The main character kept me from trying the game for a while--after all, in all my readings of Greek mythology I never came across anyone named Zagreus, and it takes a lot to get me to play a male protagonist. But after seeing Halfcoordinated stream it multiple times, I finally decided to give it a shot.
And gosh, what a game! And what a world, too; I fell in love with its interpretation of the underworld, an infinitely sprawling, firmly managed realm where the ruler cared about his subjects (in his own way). I also fell in love with the maid Dusa, now a disembodied head but--in an extremely relatable turn of events for me and a lot of trans friends--finally happy with the person she was. And I found a place in my heart for kind Zagreus, a bit stubborn and headstrong but so incredibly dedicated to making everyone’s lives better, sometimes to a fault. (His well-meaning but awkward conversations with Dusa, where she got to stand up for herself and clearly define her boundaries, made me smile for so many reasons.)
And about three hundred or so hours later, I had my fill. Every task was done, every challenge met, (almost) every story tidbit seen. And I’m so glad I played it. I’m so glad Supergiant was able to show that you can make something this good without crunch, without putting too much on your shoulders. I’m so glad I got to meet amazing new takes on the characters I’d read so much about as a teenager, even if Theseus was a complete jerk. I’m so glad I got to see my favorite interpretation of Chaos yet. I’m so glad I got to see Achilles and Patroclus find each other again, in the next life.
That’s my favorite thing about Hades: it showed me that the story doesn’t have to end.
After all, the game takes place in the underworld, doesn’t it? Everyone’s got plenty of time. Time enough for Sisyphus to learn from his mistakes. Time enough for Orpheus and Eurydice to make amends. They did the unthinkable: they kept writing after the tragedies ran their course, and found a better ending.

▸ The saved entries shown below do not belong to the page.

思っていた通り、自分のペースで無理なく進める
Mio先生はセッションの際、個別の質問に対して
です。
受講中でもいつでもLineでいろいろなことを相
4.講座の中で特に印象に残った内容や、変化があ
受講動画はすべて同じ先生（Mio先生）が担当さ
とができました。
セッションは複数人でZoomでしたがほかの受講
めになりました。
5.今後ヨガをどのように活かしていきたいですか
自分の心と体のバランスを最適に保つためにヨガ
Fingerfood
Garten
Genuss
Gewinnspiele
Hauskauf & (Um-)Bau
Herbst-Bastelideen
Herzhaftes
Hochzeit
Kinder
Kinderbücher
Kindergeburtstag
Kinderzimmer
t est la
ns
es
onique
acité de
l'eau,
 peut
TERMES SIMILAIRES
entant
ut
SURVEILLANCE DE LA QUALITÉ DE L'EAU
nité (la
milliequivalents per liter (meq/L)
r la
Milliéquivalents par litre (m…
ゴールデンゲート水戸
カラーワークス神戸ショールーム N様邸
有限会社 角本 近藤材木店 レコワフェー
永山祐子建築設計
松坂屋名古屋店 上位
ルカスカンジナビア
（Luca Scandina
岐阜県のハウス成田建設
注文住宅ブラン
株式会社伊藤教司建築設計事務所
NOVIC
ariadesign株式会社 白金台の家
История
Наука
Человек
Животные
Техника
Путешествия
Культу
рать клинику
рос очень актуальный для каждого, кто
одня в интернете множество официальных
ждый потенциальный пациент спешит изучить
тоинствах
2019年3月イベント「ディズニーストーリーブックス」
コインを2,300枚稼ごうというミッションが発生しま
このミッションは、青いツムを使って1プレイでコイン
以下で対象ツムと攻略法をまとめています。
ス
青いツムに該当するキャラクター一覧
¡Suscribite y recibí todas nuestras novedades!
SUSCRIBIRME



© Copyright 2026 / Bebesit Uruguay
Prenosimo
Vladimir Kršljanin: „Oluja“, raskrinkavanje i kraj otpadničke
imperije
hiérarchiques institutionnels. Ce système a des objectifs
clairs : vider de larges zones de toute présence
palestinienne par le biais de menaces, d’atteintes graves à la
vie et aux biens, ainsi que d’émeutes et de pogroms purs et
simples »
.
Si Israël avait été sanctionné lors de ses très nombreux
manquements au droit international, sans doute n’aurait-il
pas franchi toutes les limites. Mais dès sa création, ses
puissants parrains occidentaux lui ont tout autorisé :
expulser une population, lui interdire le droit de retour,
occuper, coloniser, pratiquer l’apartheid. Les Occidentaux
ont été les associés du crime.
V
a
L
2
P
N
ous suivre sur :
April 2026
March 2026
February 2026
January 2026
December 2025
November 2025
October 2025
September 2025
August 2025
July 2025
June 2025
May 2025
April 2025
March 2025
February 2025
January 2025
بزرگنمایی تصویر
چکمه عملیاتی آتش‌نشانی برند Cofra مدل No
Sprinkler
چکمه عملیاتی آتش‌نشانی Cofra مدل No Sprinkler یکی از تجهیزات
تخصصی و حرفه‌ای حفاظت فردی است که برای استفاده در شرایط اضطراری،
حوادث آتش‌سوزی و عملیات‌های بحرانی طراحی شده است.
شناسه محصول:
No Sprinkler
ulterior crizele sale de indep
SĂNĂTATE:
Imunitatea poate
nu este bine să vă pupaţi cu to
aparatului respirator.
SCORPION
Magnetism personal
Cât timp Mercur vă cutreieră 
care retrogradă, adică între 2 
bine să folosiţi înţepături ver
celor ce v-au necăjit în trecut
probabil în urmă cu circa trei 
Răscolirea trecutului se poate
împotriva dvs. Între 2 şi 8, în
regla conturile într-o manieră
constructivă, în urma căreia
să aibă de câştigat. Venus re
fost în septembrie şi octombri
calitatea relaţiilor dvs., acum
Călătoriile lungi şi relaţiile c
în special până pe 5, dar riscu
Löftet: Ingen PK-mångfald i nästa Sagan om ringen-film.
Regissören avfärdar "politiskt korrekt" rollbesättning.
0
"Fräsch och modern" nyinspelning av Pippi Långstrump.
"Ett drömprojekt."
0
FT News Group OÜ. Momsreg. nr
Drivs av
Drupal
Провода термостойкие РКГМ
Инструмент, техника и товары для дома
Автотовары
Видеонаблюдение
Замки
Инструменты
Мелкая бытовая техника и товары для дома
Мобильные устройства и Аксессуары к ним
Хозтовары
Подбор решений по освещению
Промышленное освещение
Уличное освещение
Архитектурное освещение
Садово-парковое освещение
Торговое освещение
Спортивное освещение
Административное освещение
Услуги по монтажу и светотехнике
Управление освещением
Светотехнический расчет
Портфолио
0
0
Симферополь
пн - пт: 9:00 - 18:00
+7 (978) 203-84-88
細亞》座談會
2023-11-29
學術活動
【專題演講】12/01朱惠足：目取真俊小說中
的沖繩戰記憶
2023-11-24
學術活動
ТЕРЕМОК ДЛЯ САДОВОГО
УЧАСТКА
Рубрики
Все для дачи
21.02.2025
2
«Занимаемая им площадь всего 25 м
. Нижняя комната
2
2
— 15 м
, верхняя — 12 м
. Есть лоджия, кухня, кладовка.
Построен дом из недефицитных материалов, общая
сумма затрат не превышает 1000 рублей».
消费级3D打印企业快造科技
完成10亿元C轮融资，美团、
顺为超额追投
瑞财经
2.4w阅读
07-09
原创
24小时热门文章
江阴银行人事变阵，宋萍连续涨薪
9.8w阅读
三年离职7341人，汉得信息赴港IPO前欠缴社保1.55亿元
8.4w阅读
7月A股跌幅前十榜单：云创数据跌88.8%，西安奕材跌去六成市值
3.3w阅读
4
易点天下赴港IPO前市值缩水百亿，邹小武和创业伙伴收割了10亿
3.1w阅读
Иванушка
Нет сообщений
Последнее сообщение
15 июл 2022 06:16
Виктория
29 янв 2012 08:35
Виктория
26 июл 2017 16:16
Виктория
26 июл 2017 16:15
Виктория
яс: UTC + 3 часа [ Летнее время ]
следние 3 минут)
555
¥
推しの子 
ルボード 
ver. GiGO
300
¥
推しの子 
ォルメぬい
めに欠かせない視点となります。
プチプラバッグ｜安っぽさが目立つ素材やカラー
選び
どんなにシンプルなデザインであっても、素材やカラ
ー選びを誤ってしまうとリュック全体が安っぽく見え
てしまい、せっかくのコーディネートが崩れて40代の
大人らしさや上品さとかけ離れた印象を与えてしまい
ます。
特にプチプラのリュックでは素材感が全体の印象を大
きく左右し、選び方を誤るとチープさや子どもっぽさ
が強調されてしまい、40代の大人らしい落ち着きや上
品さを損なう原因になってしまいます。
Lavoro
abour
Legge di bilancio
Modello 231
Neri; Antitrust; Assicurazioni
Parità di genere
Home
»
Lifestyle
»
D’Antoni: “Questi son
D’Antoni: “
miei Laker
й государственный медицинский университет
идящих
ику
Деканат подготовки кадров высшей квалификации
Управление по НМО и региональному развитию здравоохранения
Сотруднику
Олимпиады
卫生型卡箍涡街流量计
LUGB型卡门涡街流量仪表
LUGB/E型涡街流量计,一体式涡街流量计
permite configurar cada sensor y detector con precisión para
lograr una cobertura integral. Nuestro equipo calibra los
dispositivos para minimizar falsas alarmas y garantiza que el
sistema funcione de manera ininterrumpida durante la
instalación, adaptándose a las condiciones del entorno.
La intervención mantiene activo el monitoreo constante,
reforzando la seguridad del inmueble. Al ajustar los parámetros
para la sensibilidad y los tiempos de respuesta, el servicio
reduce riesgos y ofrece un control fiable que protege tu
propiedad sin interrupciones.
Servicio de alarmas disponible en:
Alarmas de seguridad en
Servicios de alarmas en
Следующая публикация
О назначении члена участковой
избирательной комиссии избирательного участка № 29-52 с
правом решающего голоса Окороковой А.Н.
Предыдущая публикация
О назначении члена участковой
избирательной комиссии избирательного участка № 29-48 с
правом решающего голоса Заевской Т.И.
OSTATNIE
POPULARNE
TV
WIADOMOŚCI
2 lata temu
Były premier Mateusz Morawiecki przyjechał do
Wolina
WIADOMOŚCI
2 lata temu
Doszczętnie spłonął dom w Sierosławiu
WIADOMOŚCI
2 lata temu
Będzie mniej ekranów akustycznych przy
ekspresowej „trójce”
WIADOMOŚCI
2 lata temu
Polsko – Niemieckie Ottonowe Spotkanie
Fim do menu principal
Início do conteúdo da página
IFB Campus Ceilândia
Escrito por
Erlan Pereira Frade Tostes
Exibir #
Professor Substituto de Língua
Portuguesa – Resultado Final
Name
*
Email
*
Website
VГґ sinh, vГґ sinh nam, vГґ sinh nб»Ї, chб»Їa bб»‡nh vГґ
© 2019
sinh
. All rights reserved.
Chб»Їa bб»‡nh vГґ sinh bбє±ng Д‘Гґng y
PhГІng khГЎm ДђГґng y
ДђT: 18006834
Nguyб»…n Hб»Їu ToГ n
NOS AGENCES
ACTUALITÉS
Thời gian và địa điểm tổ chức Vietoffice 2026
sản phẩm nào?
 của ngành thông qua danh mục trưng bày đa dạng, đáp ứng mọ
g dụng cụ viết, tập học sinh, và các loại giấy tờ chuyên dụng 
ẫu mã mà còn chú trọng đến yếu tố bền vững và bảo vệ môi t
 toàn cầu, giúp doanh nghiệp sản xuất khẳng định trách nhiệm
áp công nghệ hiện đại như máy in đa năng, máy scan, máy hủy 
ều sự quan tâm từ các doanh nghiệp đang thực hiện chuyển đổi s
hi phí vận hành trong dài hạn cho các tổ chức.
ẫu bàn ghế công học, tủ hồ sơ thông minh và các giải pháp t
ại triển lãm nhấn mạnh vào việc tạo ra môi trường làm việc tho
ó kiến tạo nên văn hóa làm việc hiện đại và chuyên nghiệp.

Part of therapy for me this year has been about my constant focus on the next deadline, whatever it is. The next big trip, the next crowdfunding campaign, the next book release, the next time I’ll know when someone’s okay--there’s always something, and it’s extremely difficult for my mind to comprehend a world beyond it. I’m sitting here at night, writing this list, and I know I’m going to turn it in very soon… But I don’t know what’s coming next. The pandemic has changed so many things, canceled so many plans, that it’s put me in a situation where I often run out of the Big Next Thing I Can’t See Beyond. And that’s something I’ve been trying to work through.
I’m under no illusion that anyone can know what the future holds, but I want to be able to plan for it. I want to be able to look forward to something, to want something, without reservations. I know so many people who can do that effortlessly; I think I deserve that too. I think it’s something we all deserve.
Because no matter what we’re headed toward, it hasn’t happened yet. We can still make it better. And if it doesn’t turn out the way we hoped it would, well… It doesn’t have to end there. So let’s keep going. Let’s keep writing better stories.